The films in Verma’s project include Jo Jeeta Wohi Sikandar for attraction, Kuch Kuch Hota Hai for infatuation, Maine Pyar Kiya for love, Barfi! for trust, Raanjhanaa for worship, Darr for madness and Lootera for death.
Each of Verma’s seven films is popular. Jo Jeeta Wohi Sikandar, the 1992 Aamir Khan-starrer, explored the dynamics of school crushes and young love. “Everyone considers this a sports film because the cycling race is the main plot point, but then the film had so many other layers about school kids experiencing attraction probably for the first time in their lives,” said Verma. “Aamir Khan’s character is in the middle of a love triangle and is going through several realisations of what it means to be in love and to trust.”
In his work based on Darr, a villainous Shah Rukh Khan bares his chest on which junoon is carved out in blood. In another, Salman Khan from Maine Pyar Kiya is shown having a loving phone conversation with the lady he is trying to woo.

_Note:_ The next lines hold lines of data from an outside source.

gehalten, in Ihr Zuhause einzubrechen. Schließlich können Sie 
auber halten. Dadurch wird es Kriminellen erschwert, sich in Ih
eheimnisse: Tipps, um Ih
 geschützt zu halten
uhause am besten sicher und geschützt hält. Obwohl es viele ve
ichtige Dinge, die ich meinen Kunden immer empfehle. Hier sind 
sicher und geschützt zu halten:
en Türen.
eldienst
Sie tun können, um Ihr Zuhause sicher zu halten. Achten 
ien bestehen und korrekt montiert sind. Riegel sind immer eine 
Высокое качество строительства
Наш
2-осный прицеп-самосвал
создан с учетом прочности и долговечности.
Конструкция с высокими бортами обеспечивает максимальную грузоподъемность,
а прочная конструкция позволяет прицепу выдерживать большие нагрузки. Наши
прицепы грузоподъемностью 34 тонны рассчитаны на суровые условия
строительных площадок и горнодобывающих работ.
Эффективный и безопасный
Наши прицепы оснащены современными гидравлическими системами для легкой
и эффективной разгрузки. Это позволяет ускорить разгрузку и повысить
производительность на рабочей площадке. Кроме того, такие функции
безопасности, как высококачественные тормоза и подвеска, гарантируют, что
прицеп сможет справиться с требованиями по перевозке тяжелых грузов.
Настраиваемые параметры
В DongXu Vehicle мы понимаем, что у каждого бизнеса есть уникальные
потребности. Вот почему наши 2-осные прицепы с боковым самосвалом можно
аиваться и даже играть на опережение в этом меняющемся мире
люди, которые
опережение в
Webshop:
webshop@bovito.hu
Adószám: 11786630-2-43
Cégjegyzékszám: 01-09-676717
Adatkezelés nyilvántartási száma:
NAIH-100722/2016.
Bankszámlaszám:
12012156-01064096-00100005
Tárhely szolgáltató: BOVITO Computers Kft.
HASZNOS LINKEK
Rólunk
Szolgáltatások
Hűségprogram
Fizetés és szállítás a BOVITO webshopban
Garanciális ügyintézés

Verma picked the 2013 film Barfi, a love story between a deaf and mute man and an autistic woman, for the fourth stage of love because of their quiet acceptance of each other. “In the movie, each can’t really tell the other that they trust them, but they follow and stick by each other no matter what, and that’s what trust is to me,” said Verma. “Everyone talks about how much they love another person, but the real deal is to show it in a meaningful way.”
The choice of VHS tape art too was deliberate. “That era, the 1980s and the 1990s, did not have the technology that is so linked to dating these days,” said Verma. “These days if I like someone, I can log on to Facebook and Instagram and instantly find out so much about them, but back then, they had to actually come out of their comfort zones and say things, make an effort and do things to pursue love. I wanted people to talk more about the small efforts real love takes.”
The budding contemporary artist and graphic designer is often inspired by popular culture and politics. In 2017, he drew a series of comic book covers, titled Love Charzer, which satirically portrayed Gurmeet Ram Rahim Singh, the leader of the religious group Dera Sacha Sauda, as a superhero.